---------- PROVIDED DATA
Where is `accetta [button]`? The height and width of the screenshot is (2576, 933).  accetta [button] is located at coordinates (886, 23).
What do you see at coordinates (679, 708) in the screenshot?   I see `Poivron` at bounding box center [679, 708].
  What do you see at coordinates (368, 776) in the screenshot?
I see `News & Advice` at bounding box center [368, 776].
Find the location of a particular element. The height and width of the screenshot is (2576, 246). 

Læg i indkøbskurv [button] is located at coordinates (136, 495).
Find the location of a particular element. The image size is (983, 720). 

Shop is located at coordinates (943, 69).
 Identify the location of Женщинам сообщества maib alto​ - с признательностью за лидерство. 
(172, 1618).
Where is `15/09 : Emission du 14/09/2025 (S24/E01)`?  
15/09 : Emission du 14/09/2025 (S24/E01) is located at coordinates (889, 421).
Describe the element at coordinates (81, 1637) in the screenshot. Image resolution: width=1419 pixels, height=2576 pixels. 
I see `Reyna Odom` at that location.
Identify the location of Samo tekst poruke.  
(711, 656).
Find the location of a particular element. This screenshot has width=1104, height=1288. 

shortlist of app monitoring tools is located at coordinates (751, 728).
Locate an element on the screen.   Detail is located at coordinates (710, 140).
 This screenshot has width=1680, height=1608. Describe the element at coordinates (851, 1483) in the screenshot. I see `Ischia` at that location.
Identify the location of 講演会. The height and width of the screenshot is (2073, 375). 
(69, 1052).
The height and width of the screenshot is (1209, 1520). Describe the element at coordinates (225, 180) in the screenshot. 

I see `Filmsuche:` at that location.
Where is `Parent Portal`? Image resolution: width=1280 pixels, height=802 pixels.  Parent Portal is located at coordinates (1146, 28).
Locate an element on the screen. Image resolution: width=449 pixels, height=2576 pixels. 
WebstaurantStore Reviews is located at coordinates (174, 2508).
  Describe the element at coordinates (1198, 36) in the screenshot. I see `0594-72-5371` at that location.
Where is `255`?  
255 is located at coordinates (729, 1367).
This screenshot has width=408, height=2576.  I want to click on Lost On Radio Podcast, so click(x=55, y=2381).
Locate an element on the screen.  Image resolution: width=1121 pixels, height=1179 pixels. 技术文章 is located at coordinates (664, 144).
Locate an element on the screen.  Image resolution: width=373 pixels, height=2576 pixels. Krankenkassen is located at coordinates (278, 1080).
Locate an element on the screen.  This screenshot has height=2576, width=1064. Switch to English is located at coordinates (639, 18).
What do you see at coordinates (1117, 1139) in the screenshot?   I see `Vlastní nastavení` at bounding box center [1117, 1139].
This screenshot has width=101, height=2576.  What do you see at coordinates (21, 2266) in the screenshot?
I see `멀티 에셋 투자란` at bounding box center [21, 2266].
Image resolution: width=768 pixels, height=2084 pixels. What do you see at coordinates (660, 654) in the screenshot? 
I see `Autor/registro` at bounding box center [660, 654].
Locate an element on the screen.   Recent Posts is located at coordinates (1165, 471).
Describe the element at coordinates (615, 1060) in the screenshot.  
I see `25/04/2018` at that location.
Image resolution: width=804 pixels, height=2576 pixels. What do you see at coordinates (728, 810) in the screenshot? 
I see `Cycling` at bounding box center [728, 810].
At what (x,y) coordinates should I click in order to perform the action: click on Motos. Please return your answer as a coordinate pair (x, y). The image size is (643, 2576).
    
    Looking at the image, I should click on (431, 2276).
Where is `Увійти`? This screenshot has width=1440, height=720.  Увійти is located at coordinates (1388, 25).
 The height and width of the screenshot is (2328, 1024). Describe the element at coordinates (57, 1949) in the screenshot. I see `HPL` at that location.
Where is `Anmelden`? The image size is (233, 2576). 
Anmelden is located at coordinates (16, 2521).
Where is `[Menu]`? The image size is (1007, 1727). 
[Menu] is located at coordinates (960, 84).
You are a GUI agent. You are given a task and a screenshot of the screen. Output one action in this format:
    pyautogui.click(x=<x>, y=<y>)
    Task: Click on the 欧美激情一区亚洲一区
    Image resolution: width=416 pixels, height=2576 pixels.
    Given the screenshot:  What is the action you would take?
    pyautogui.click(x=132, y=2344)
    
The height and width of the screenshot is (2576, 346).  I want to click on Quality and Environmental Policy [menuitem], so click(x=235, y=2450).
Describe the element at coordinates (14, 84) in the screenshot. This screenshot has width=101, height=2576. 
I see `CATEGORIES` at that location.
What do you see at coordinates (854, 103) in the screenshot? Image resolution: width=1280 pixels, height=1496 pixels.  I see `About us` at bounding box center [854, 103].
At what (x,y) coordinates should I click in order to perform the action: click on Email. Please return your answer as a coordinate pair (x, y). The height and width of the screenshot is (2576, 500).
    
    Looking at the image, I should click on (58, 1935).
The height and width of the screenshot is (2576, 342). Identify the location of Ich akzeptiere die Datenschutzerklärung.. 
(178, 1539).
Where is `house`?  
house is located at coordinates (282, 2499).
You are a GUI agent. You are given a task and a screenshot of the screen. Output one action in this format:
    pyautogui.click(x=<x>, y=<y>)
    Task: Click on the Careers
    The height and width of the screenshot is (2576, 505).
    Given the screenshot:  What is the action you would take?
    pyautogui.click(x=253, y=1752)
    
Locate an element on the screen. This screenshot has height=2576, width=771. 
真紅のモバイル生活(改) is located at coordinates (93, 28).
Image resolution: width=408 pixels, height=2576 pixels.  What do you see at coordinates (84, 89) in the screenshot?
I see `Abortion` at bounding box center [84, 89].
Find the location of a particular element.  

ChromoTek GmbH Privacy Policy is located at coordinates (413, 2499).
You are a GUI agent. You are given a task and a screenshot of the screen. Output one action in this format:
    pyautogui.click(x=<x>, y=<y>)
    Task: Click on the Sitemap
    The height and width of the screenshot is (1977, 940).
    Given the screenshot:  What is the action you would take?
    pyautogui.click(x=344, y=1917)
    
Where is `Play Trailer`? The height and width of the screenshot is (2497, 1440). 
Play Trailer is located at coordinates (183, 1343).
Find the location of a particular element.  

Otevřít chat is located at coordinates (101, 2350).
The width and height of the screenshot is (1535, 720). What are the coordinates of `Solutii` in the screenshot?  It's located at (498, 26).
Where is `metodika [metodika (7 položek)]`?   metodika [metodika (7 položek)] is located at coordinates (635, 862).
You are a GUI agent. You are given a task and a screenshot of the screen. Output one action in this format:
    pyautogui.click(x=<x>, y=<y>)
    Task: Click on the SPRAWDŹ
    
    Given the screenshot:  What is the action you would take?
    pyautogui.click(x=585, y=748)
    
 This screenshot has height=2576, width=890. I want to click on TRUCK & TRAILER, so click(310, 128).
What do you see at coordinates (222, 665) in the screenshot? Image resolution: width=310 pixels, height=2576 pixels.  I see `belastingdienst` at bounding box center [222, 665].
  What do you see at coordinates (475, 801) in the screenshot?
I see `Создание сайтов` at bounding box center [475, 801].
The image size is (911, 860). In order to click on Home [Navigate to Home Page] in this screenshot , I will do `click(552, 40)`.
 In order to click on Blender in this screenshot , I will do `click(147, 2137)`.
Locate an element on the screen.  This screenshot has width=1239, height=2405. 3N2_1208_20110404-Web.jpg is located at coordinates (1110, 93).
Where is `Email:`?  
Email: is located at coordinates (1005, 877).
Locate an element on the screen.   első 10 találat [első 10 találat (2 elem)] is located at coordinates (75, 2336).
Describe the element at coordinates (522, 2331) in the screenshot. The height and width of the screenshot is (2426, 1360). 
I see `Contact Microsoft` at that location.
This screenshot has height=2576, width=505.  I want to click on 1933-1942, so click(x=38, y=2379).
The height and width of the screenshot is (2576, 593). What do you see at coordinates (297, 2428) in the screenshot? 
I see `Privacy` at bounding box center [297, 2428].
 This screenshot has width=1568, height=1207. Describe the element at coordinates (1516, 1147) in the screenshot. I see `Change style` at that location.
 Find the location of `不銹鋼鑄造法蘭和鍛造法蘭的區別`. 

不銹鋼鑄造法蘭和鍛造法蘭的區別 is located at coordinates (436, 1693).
--------------------
**GOAL OF THE EXERCISE**
Review the entries above and return every line where "will" appears.

**ANSWER SECTION**
The image size is (911, 860). In order to click on Home [Navigate to Home Page] in this screenshot , I will do `click(552, 40)`.
 In order to click on Blender in this screenshot , I will do `click(147, 2137)`.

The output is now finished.